Die starke Folge: Ein schnörkelloser, raffinierter und dauer-spannender Western. Mit vielen aufregenden Motiven, Situationen, Figuren. Zugleich entwickelt sich hier eine vielschichtige Charakterstudie, mit exzellenter Besetzung und einem packenden Action-Finale. Moral-Motto: "Lässt du dich, bei all deinen Sorgen und Nöten, von einem abgefeimten Schurken bestechen oder hältst du, trotz aller Widrigkeiten, an deinen Werten fest und lieferst ihn dem Gesetz aus? Falls es dazu überhaupt kommt?"

Die letztlich "12 Uhr mittags"-(Feigheit-)Situation ebenso wie die Vorwegnahme der Italo-Western-Atmo: Niemand ist nur gut, niemand ist aber auch nur grund-schlecht.
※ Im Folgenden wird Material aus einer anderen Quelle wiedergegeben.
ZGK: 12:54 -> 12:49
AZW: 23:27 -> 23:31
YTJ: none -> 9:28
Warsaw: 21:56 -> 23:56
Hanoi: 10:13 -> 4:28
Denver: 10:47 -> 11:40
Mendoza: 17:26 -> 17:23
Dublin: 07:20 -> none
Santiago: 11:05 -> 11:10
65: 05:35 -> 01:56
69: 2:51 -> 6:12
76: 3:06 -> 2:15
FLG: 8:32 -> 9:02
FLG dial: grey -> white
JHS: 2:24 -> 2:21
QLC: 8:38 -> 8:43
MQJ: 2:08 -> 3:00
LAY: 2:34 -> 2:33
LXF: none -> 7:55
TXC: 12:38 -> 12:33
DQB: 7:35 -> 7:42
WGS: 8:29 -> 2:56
Halt, bis auf den aufregendsten Neben-Akteur der letzten Zeit: Der bis dato ziemlich unbekannte Ben Foster (gerade im Horror-Thriller "30 Days of Night" zu sehen) spielt den treuen Banditen-Komplizen Charlie Prince mit einer solchen geradezu wunderbar schaurig-gruseligen Intensität, dass man glaubt, der sadistisch-kaltblütige Filmschurke Klaus Kinski ("Leichen pflastern seinen Weg") sei wiederauferstanden.
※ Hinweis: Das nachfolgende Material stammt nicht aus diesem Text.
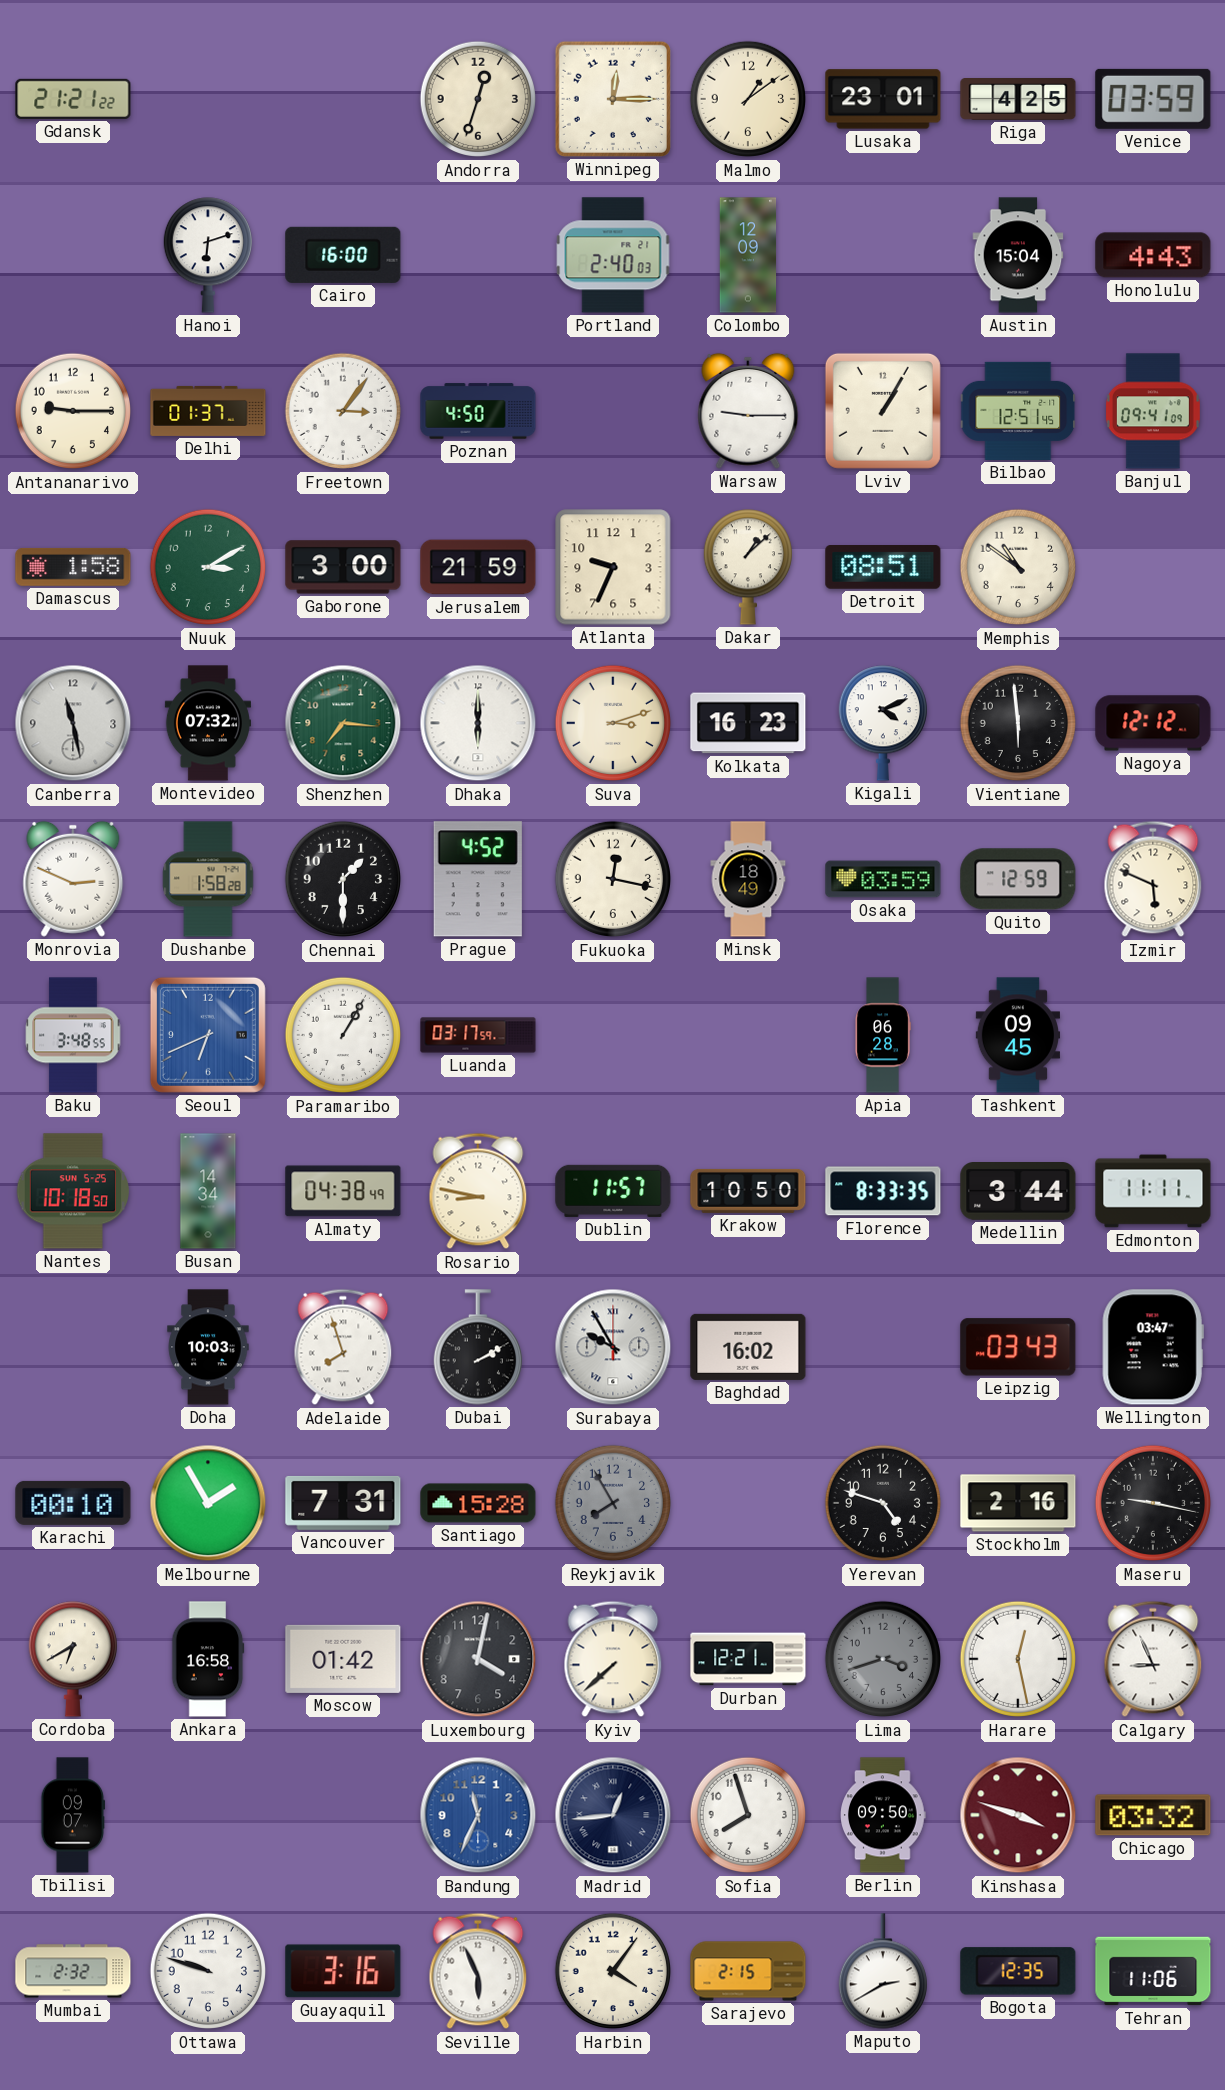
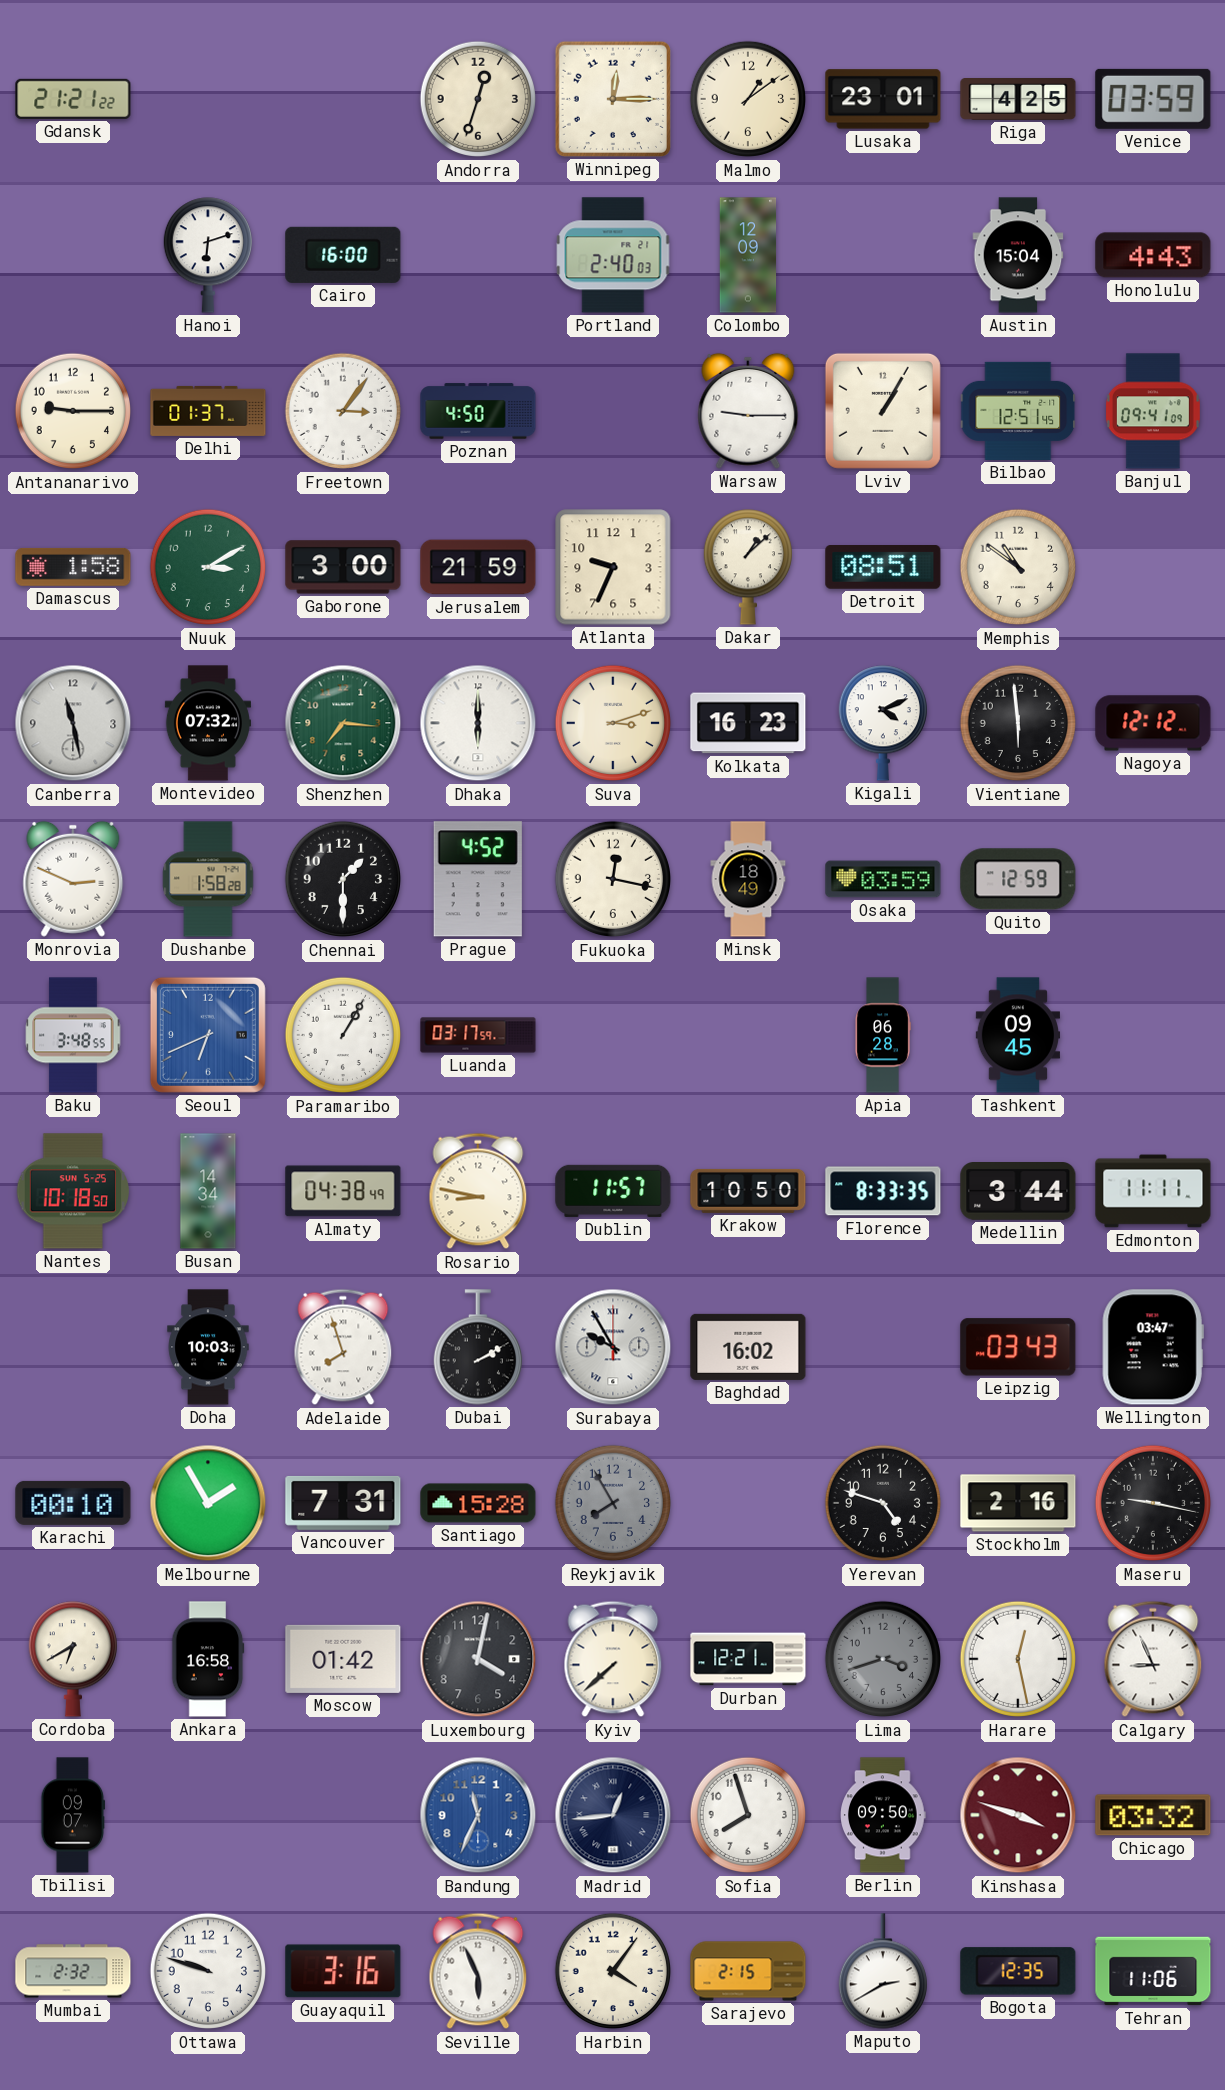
Izmir: 5:49 -> none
Dabei hat er ebenso hochkarätige wie vorzügliche Hauptakteure um sich: "Oscar"-Star Russell Crowe ("Gladiator". Z.z. noch mit "American Gangster" im aktuellen Programm) gibt dem Ober-Schurken Wade ein prächtig differenziertes Charisma; Multi-Talent Christian Bale ("American Psycho"; "Batman Begins"; "Prestige - Die Meister der Magie") verleiht seinem wacklig-edlen, in jeder Hinsicht verletzten Farmer tiefe Dichte und Glaubwürdigkeit, kommt als gequälter Seelen-Typ aufregend überzeugend rüber. Zwei phantastische Duell-Brüder, in einem großartigen, modernen Western.
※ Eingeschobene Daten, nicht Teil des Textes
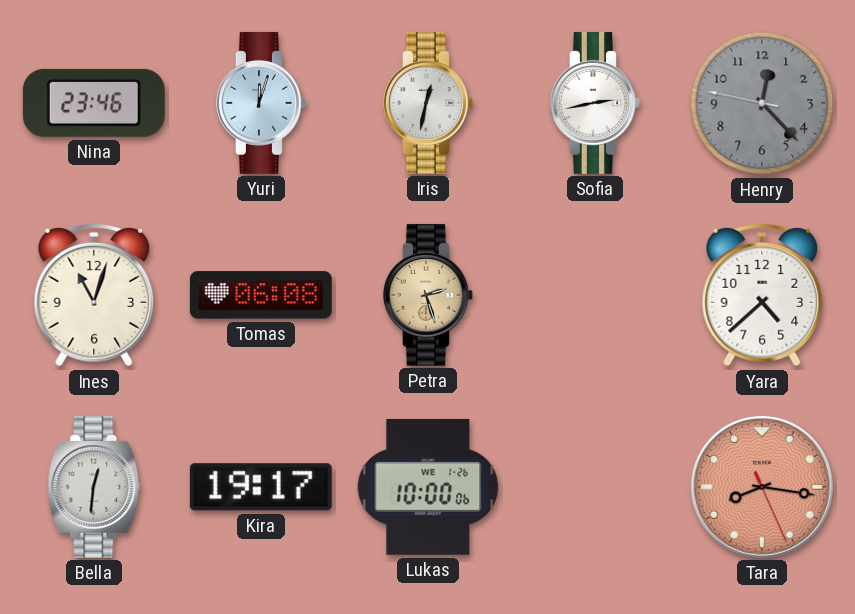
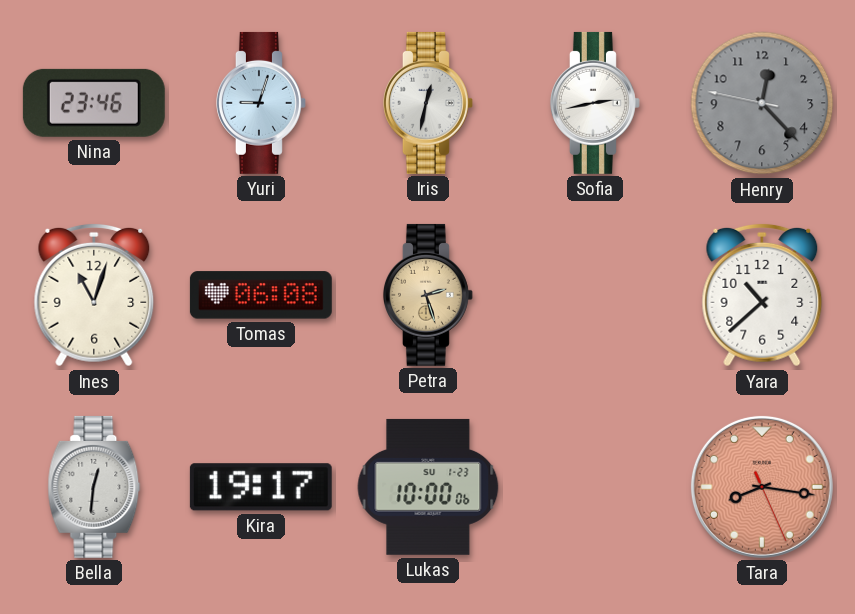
Yuri: 12:03 -> 9:03
Yara: 4:38 -> 10:38
Lukas date: WE 1-26 -> SU 1-23
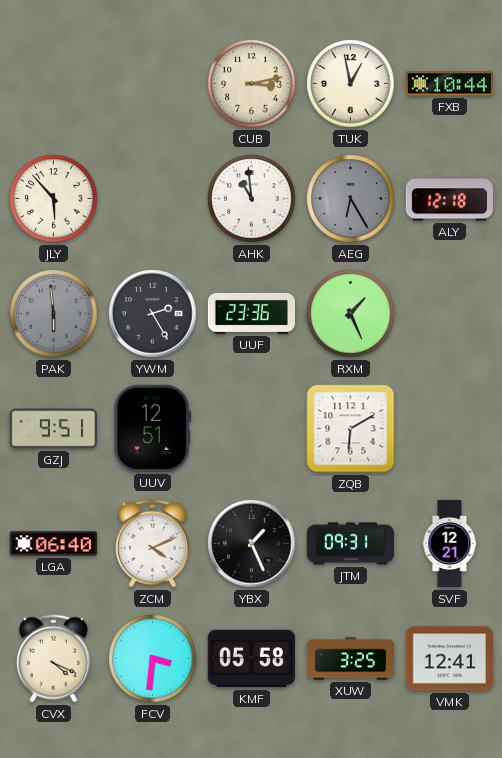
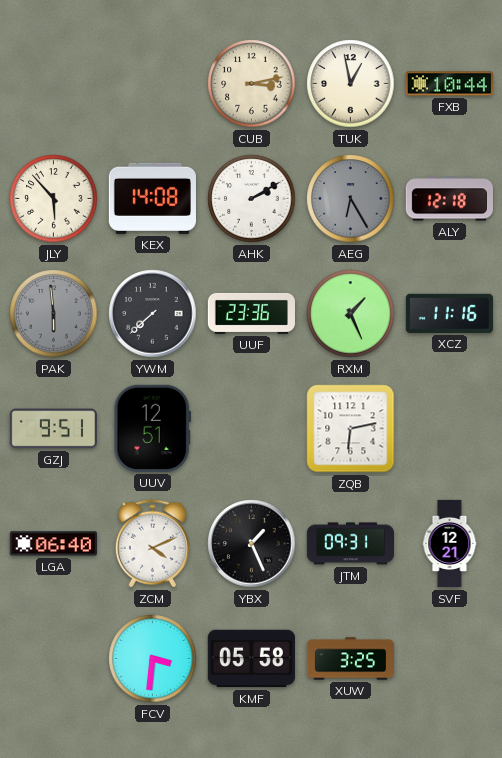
KEX: none -> 14:08
AHK: 10:59 -> 2:10
YWM: 2:25 -> 7:38
XCZ: none -> 11:16
ZQB: 6:10 -> 6:13
CVX: 4:19 -> none
VMK: 12:41 -> none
Auch hier: Tolles Genre-/klasse Unterhaltungskino in Augenschmaus-Cinemascope. Dass in einem weiteren pikanten Nebenpart auch der souveräne Old-Boy Peter Fonda mit von der zynischen Jagd ist, darf nicht unerwähnt bleiben, auch er läuft kurz zu Höchstform auf. Also: Der Western lebt - und wie!
Filmschauspieler Russell Crowe vor einem PLakat zu "Todeszug Nach Yuma"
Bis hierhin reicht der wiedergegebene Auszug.